Son constat est sans détour : « Ce problème mérite bien plus d’attention qu’il n’en reçoit actuellement, car il ne s’agit pas de privilèges ni de personnes ayant peu contribué ». Une phrase qui recadre le débat, loin des accusations habituelles sur les retraités privilégiés régulièrement pointés du doigt par Bercy.

Il résume la situation d’une formule qui frappe : « Le système finit par punir ceux qui ont cotisé le plus ». Une pénalité qui suit le retraité toute sa vie, puisque la baisse appliquée au moment du départ reste définitive, sans possibilité de rattrapage ultérieur, contrairement à d’autres mécanismes de revalorisation des pensions.

Bureau avec document retraite, calculatrice et pièces euros

Le Parlement a déjà tranché, mais rien n’a bougé

Alfonso Muñoz insiste particulièrement sur ceux qui ont accumulé 40, voire 45 années de carrière, mais voient malgré tout leur pension réduite parce qu’ils s’arrêtent avant l’âge de référence. Il soutient sans détour la demande portée par AS JUBI40 : « l’élimination des coefficients de réduction pour les longs historiques de cotisation ».

Le plus frappant dans ce dossier, c’est qu’il est déjà politiquement tranché sur le papier. Selon El Economista, le Congrès espagnol s’est prononcé en faveur d’une proposition visant à supprimer ces pénalités pour les travailleurs totalisant au moins 40 années de cotisations.
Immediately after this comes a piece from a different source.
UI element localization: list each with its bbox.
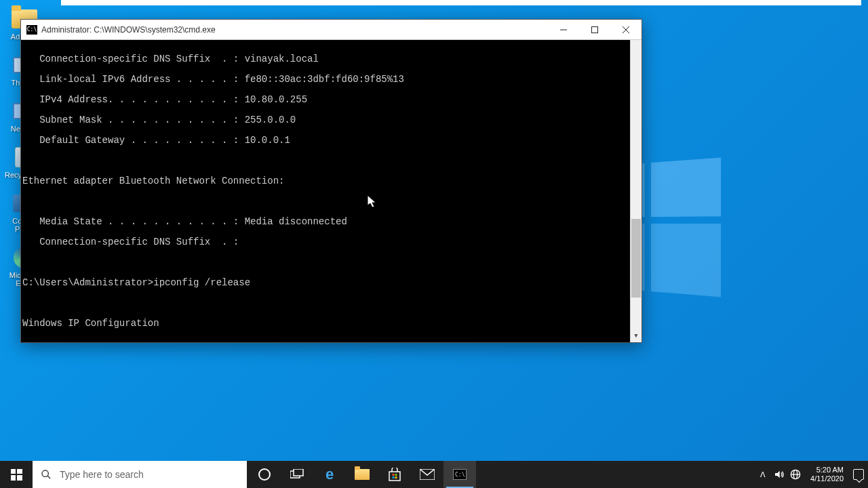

Le texte a reçu les voix du PSOE et de Sumar, les deux forces de la coalition au pouvoir.

Pourtant, aucune réforme concrète n’a été appliquée depuis ce vote.

Une inertie qu’Alfonso Muñoz dénonce frontalement : « Dans une démocratie sérieuse, les représentants du peuple sont là pour résoudre les problèmes des citoyens, et lorsque le Parlement constate une injustice et demande qu’elle soit corrigée, le pouvoir exécutif a l’obligation politique, morale et institutionnelle d’agir ».

Un décalage entre le vote et l’action qui rappelle d’autres promesses jamais tenues sur le niveau de vie des Français, où les annonces peinent souvent à devenir réalité.

Pour les personnes concernées, l’enjeu dépasse le symbole. Une réduction appliquée dès le départ peut peser durablement sur le niveau de vie, parfois pendant vingt ou trente ans de retraite. La bataille menée par AS JUBI40 ne vise pas à bouleverser l’ensemble du système, mais à faire reconnaître les carrières exceptionnellement longues comme un cas particulier, méritant un traitement à part.

Une phrase, une injustice, et un vote parlementaire resté lettre morte : voilà le résumé de ce dossier qui traîne. Reste à savoir si l’exécutif finira par écouter ceux qui ont donné le plus de leur vie professionnelle au système.